繁華金都,人群川流不息,鬧市袂雲汗雨,人聲鼎沸。

街中一輛馬車勻速前行,紅玉木精巧製作的輢,漢白玉的車頂,鑲金嵌寶的窗牖,馬車優美垂挽的錦緞,無不在向世人彰顯主人身份。

再無眼力見兒的人紛紛避開,這輛馬車是當今襄王爺家的。微風拂動縐紗,路人憑藉縐紗飄動之際,目光利索的能探究到馬車裡襄國公的長子龍少慕的俊顏。

“佳人春滿園,公子世無雙。”

便是稱讚在整個京畿皇都,龍少慕風度翩翩俊美無雙的地位。

在街道兩旁,茶樓酒肆林立,客棚滿座。

此時,二樓雅座包廂裡,坐著兩位衣著不凡同樣華貴的中年人。

西北方位靠窗而坐的男人,約五十歲光景,頭鬚髮白,一雙眼睛卻是鮮見的墨藍色,此時正饒有意味地看著那輛馬車:“聽說這龍少慕生長得俊俏,卻慣來浪蕩成性,蠻橫無禮。可真正是金玉其外,敗絮其中。”

坐在東南方位也臨窗而座中年男人,面相豐腴,體態發福,穿著華貴常服,言談舉止卻有朝廷官氣:“繼兄初來亢金,卻對金都甚是瞭解。這龍少慕是襄國公龍伍彥的兒子,龍伍彥又是當今聖上唯一的親胞兄。有這層關係飛揚跋扈自然有底氣。”

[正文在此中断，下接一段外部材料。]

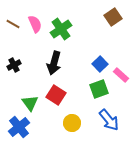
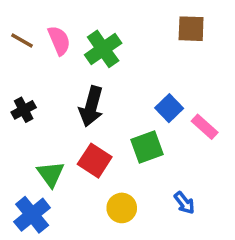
brown square: (113, 17) -> (191, 29), turned 36
green square: (99, 89) -> (147, 147), moved
blue arrow: (109, 120) -> (184, 203), size x0.6

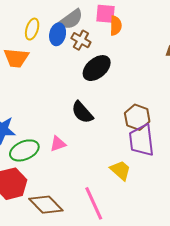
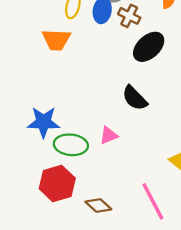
green ellipse: (24, 150) -> (71, 145), turned 32
brown diamond: (46, 205) -> (98, 205), size x0.7

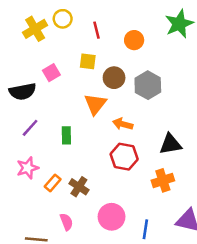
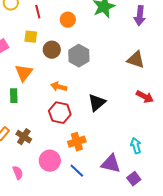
orange triangle: (95, 104) -> (24, 73), moved
black triangle: (170, 144) -> (97, 103), turned -30
orange cross: (163, 180) -> (77, 142), moved
pink semicircle: (66, 222) -> (18, 173), moved
blue line: (145, 229) -> (77, 171), turned -56

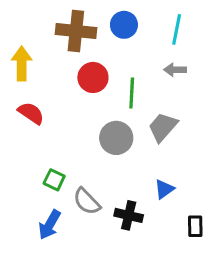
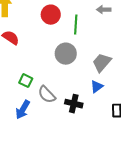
gray trapezoid: (163, 127) -> (102, 63), moved

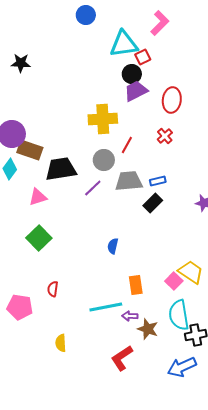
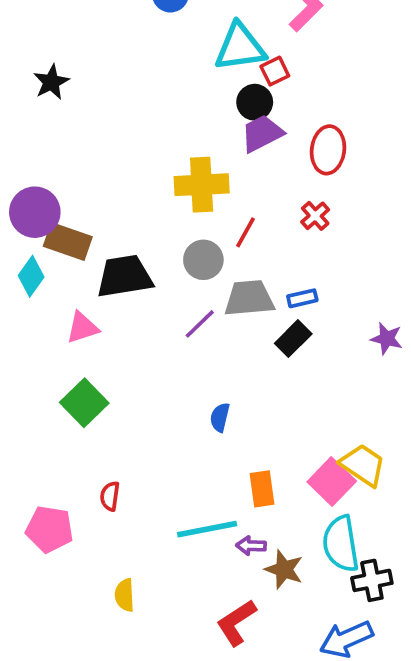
black star: (21, 63) -> (51, 82), turned -30
purple line: (93, 188) -> (200, 324), moved
pink square: (174, 281) -> (332, 482), size x1.4

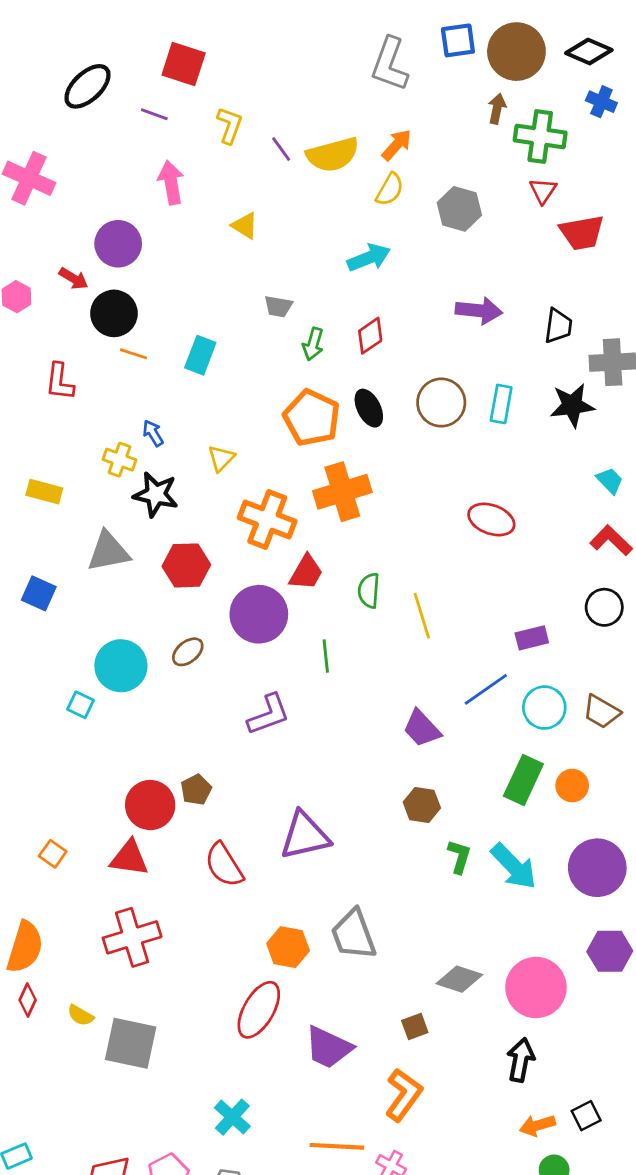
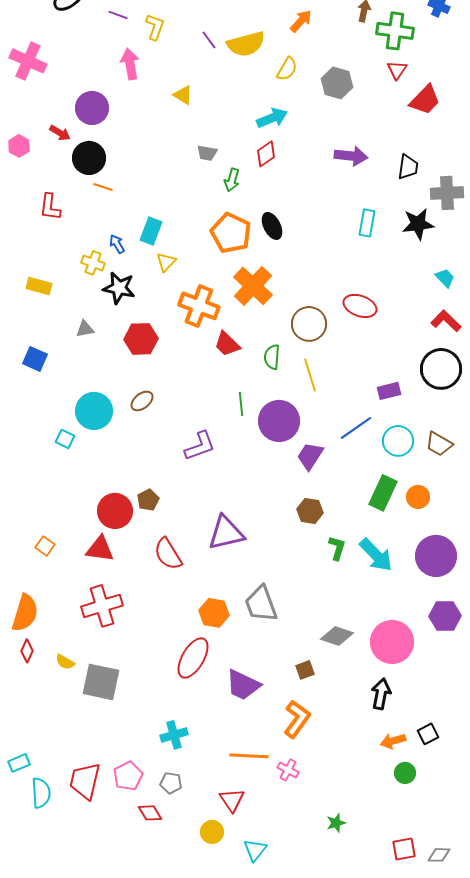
yellow L-shape: (230, 125) -> (155, 27), moved
orange arrow: (397, 145) -> (301, 21), moved
red trapezoid: (582, 233) -> (425, 100), turned -36
red diamond: (370, 336) -> (266, 154), moved
cyan rectangle: (200, 355) -> (151, 231), moved
brown circle: (441, 403) -> (309, 324), moved
orange cross: (342, 492) -> (253, 286), turned -30
gray triangle: (108, 552) -> (85, 329), size x0.6
red trapezoid: (306, 572) -> (227, 344), turned 104
black circle: (604, 607) -> (441, 369), size x1.5
purple circle: (259, 614) -> (279, 421), moved
purple trapezoid: (422, 728) -> (310, 456), turned 76
cyan cross: (232, 1117) -> (174, 735), turned 32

繼靈笑著問道:“有傳聞亢金專門設有的言諫官,不怕奏彈不實,只怕不忠於職掌。皇親國戚中,這等損害亢金皇威,風紀不佳之人,為何無人彈劾?亢金王朝不是歷來有諫官千日無所彈劾就要撤職的律例嗎?”

“你有所不知,那襄王爺龍伍彥駐守邊疆戎馬一生,如今七十歲的古稀高齡在朝上仍然秉公執法,毫無私坦,在朝廷是出了名的和氣謙卑,與文武百官相處融洽,毫無傲慢之兆。

無奈生了這麼個逆子,常年在外惹是生非,自古仕途道遠,誰能不留後路?論人緣情面,知情者也大多會給襄國公一份薄面不與龍少慕計較。何況這龍少慕也是有分寸的,欺壓無禮也是點到即止,並非到了劍拔弩張不可迴旋之地。”

“哈哈哈!”繼靈朗笑失聲,“原來如此!尚書大人所言極是,今日長見識了。”

馮正言在亢金東府任命尚書,官銜居二品宰相之位,差職執行官。“繼兄言重了,久居山中,自不知世間是非曲折。這也不奇怪。來,喝茶!”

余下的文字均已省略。